I am asking a general question for an elderly neighbor. She is currently widowed and collecting her deceased husband's benefit. We were discussing finances when I brought up that I was collecting a spousal benefit in addition to my own because I didn't work for many years while raising children. She told me that she never knew of a spousal benefit and even though she didn't work for many years she only collected her own benefit while her husband was living. I'm wondering if she was underpaid for those years while her husband was living, only getting her own benefit when she should have also collected a spousal benefit. If so, would Social Security correct this error and pay her any due back payment of spousal benefits? It has been several years since her husband passed. If Social Security would pay the back benefits I would help her go to the Social Security office to start the process as she is on a very tight budget and any back payment would help her tremendously.
Thank you in advance for any information you can provide.
Your neighbor would only have qualified for spousal benefits if 50% of her husband's full retirement age rate (PIA) was higher than her own full retirement age rate when her husband was still living.
For example, say Mary is drawing full retirement benefits on her own record in the amount of $1000. Mary's husband would then have to be receiving his benefits and have a full retirement age rate of more than $2000 in order for Mary to potentially qualify for spousal benefits.
Obviously I don't have enough information about your neighbors case to know if she could have qualified for spousal benefits, but even if she did it's unlikely that she could claim them at this point in time.
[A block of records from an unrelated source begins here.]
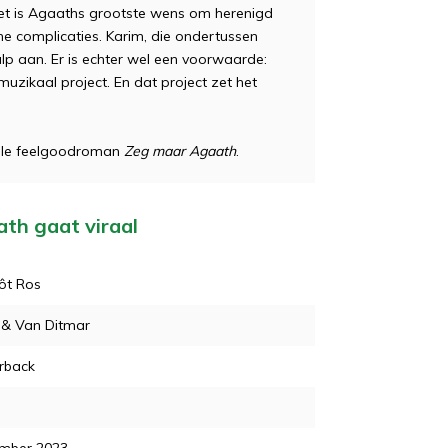
Het is Agaaths grootste wens om herenigd
e complicaties. Karim, die ondertussen
lp aan. Er is echter wel een voorwaarde:
zikaal project. En dat project zet het
olle feelgoodroman
Zeg maar Agaath
.
ath gaat viraal
ôt Ros
 & Van Ditmar
rback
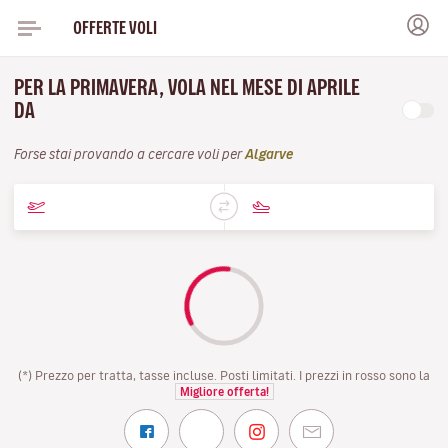
OFFERTE VOLI
PER LA PRIMAVERA, VOLA NEL MESE DI APRILE
DA
Forse stai provando a cercare voli per
Algarve
(*) Prezzo per tratta, tasse incluse. Posti limitati. I prezzi in rosso sono la
Migliore offerta!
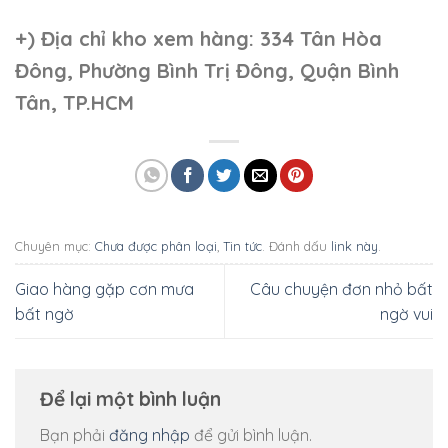
+)
Địa chỉ kho xem hàng: 334 Tân Hòa
Đông, Phường Bình Trị Đông, Quận Bình
Tân, TP.HCM
Chuyên mục:
Chưa được phân loại
,
Tin tức
. Đánh dấu
link này
.
Giao hàng gặp cơn mưa
Câu chuyện đơn nhỏ bất
bất ngờ
ngờ vui
Để lại một bình luận
Bạn phải
đăng nhập
để gửi bình luận.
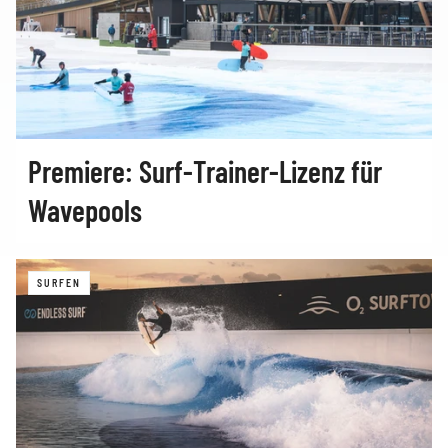
Premiere: Surf‑Trainer‑Lizenz für
Wavepools
SURFEN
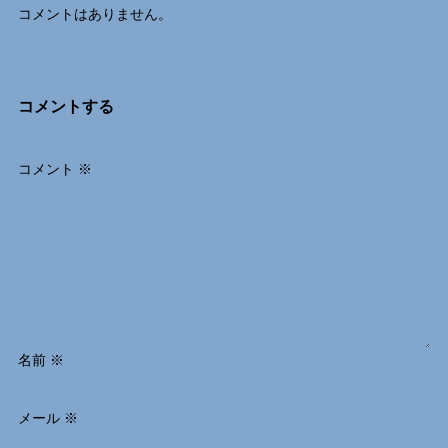
コメントはありません。
コメントする
コメント
※
名前
※
メール
※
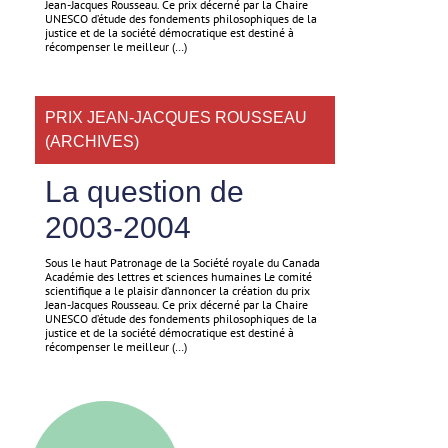
Jean-Jacques Rousseau. Ce prix décerné par la Chaire
UNESCO d’étude des fondements philosophiques de la
justice et de la société démocratique est destiné à
récompenser le meilleur (…)
PRIX JEAN-JACQUES ROUSSEAU
(ARCHIVES)
La question de
2003-2004
Sous le haut Patronage de la Société royale du Canada
Académie des lettres et sciences humaines Le comité
scientifique a le plaisir d’annoncer la création du prix
Jean-Jacques Rousseau. Ce prix décerné par la Chaire
UNESCO d’étude des fondements philosophiques de la
justice et de la société démocratique est destiné à
récompenser le meilleur (…)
When you file for benefits after full retirement age, you can normally claim benefits for no more than 6 months prior to the month that you file your application. Therefore, the only way that your neighbor could be paid spousal benefits dating back to when her husband was living is if there was some sort of protective filing date or open application involved.
For example, say Mary's husband was drawing his full retirement age benefit rate of $2400 when Mary filed for her full retirement age rate of $1000. Mary would be eligible for an excess spousal benefit of $200 in this example (i.e. $2400/2 - $1000), but if she failed to file for spousal benefits due to some oversight it's possible that the spousal benefits would never have been paid. However, if the error was later discovered, Mary could still claim any back pay due because her application for retirement benefits would have also been considered as an open application for spousal benefits.
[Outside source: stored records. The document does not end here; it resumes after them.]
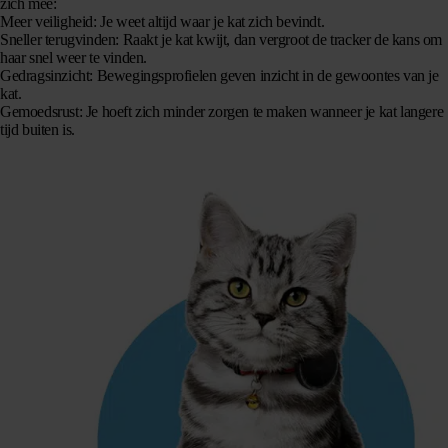
zich mee:
Meer veiligheid:
Je weet altijd waar je kat zich bevindt.
Sneller terugvinden:
Raakt je kat kwijt, dan vergroot de tracker de kans om
haar snel weer te vinden.
Gedragsinzicht:
Bewegingsprofielen geven inzicht in de gewoontes van je
kat.
Gemoedsrust:
Je hoeft zich minder zorgen te maken wanneer je kat langere
tijd buiten is.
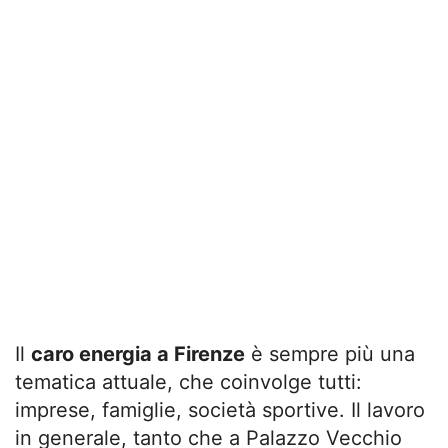
Il
caro energia a Firenze
è sempre più una
tematica attuale, che coinvolge tutti:
imprese, famiglie, società sportive. Il lavoro
in generale, tanto che a Palazzo Vecchio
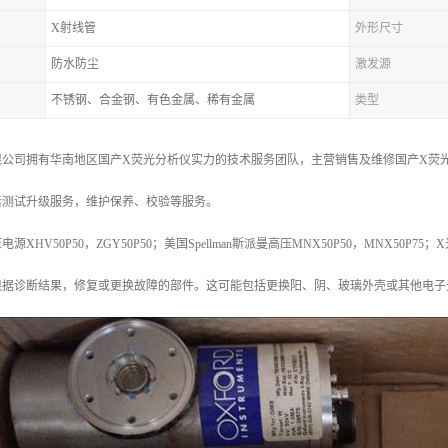
X射线管
外形尺寸
防水防尘
激发源
不锈钢、合金钢、有色金属、稀有金属
类型
公司拥有华南地区国产X荧光分析仪实力的技术服务团队，主营销售及维修国产X荧光
素测试升级服务，维护保养、校验等服务。
HV50P50，ZGY50P50；美国Spellman斯派曼高压MNX50P50，MNX50P75；
根据诊断结果，修复或更换故障的部件。这可能包括更换阳、阴、玻璃外壳或其他电子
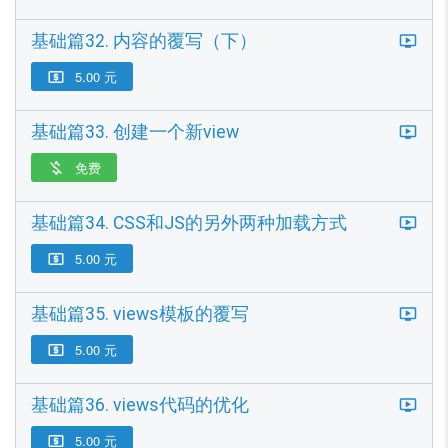
基础篇32. 内容的覆写（下）
5.00 元

基础篇33. 创建一个新view
免费

基础篇34. CSS和JS的另外两种加载方式
5.00 元

基础篇35. views模板的覆写
5.00 元

基础篇36. views代码的优化
5.00 元

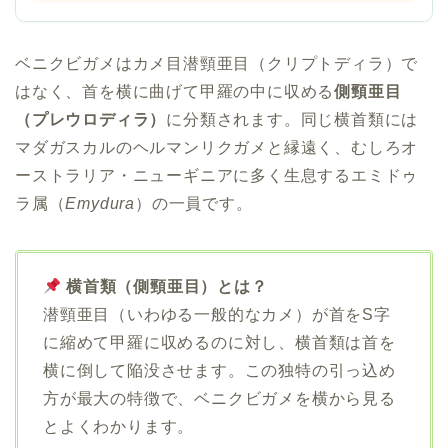
ベニクビガメはカメ目潜頸亜目（クリプトディラ）で
はなく、首を横に曲げて甲羅の中に収める
側頸亜目
（プレウロディラ）
に分類されます。同じ横首類には
マダガスカルのヘルマンリクガメと縁遠く、むしろオ
ーストラリア・ニューギニアに多く生息するエミドゥ
ラ属（
Emydura
）の一員です。
横首類（側頸亜目）とは？
潜頸亜目（いわゆる一般的なカメ）が首をS字
に縮めて甲羅に収めるのに対し、横首類は首を
横に倒して陥没させます。この独特の引っ込め
方が最大の特徴で、ベニクビガメを横から見る
とよくわかります。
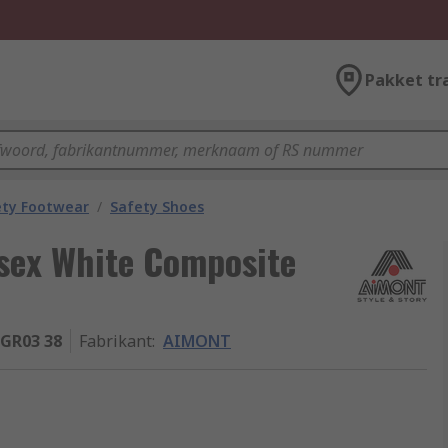
Pakket tr
ety Footwear
/
Safety Shoes
ex White Composite
GR03 38
Fabrikant
:
AIMONT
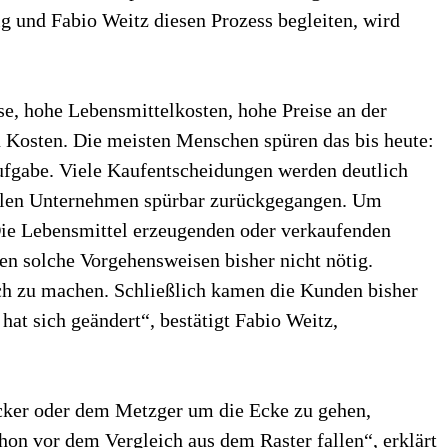
g und Fabio Weitz diesen Prozess begleiten, wird
e, hohe Lebensmittelkosten, hohe Preise an der
en Kosten. Die meisten Menschen spüren das bis heute:
ufgabe. Viele Kaufentscheidungen werden deutlich
ielen Unternehmen spürbar zurückgegangen. Um
 Die Lebensmittel erzeugenden oder verkaufenden
n solche Vorgehensweisen bisher nicht nötig.
ich zu machen. Schließlich kamen die Kunden bisher
at sich geändert“, bestätigt Fabio Weitz,
cker oder dem Metzger um die Ecke zu gehen,
chon vor dem Vergleich aus dem Raster fallen“, erklärt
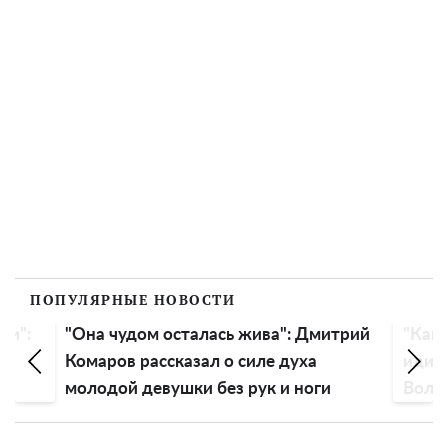
ПОПУЛЯРНЫЕ НОВОСТИ
ли":
"Она чудом осталась жива": Дмитрий
"Как 
Комаров рассказал о силе духа
идиот
молодой девушки без рук и ноги
Воло
голо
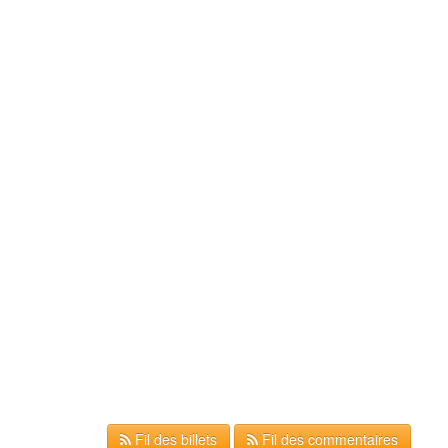
Fil des billets
Fil des commentaires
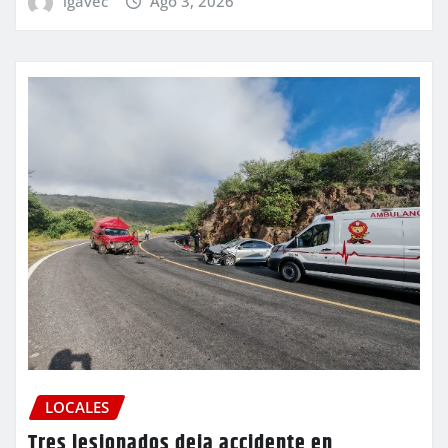
igavec
Ago 3, 2026
LOCALES
Tres lesionados deja accidente en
Frankly, though, oversights such as the one described in the example above very rarely occur, so it's probably unlikely that something like that would apply in your neighbor's case. Before going to a lot of trouble, your neighbor might want to first call Social Security and ask them for the amounts of her own PIA (primary insurance amount) and her husband's PIA. If her own PIA is more than half as much as her husband's PIA, that would almost certainly rule out the possibility of your neighbor qualifying for any retroactive spousal benefits.